Python 3.6, Tensorflow-GPU 1.11.0, Keras 2.2.4, numpy 1.19.1, skimage 0.17.2, matplotlib 3.3.4, opencv-python 4.5.3, astropy 4.1.

Usage: 

The source code package contains the following folders/directories. 

1. The “data” folder contains two sub-folders “train” and “test”. The “train” folder contains training images and labels, and the "test" folder contains testing samples from BBSO/GST. 
2. The “models” folder contains the trained model (Create by yourself). You may directly use the pre-trained model “model.hdf5” to trace fibrils on the testing samples. (Due to the uploading file limitation of github, you may have to go here to download)
3. The “results” folder contains three sub-folders, “fibrils_on_ha”, “predicted_mask” and “uncertainty”. The testing results will be output to these folders after running the code.
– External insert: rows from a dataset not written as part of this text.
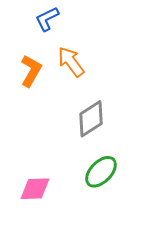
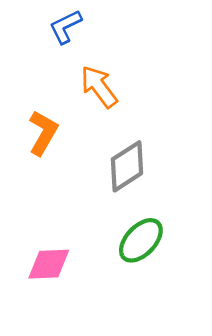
orange L-shape: (31, 71) -> (43, 133), moved

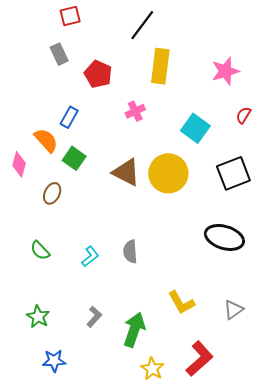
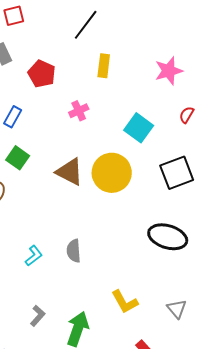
yellow rectangle: (160, 66) -> (104, 66), size x0.7
gray triangle: (233, 310) -> (177, 309), turned -35

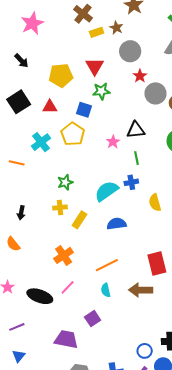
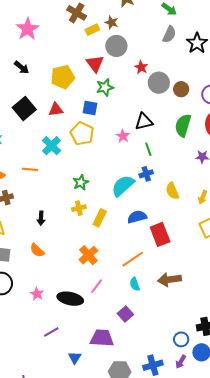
gray circle: (130, 51) -> (116, 46), moved
red rectangle: (157, 264) -> (160, 234), moved
blue triangle: (19, 356) -> (75, 358), moved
Run “train.py” to train the model if you want to re-train the model. You may save the model with a different name by modifying the name in the code. Here, we use “model1.hdf5” as the default value.

Run “test.py” to test the model. The code will use the default pre-trained model “model.hdf5” to perform fibril tracing with uncertainty quantification, and save the results in the "results" folder. However, you can change the model's name in the code to use your re-trained model. 

Please note that you can always keep the folders as explained above for simple usage. If you want to re-organize the folders, please do remember to change the code accordingly in the “train.py” and “test.py” programs.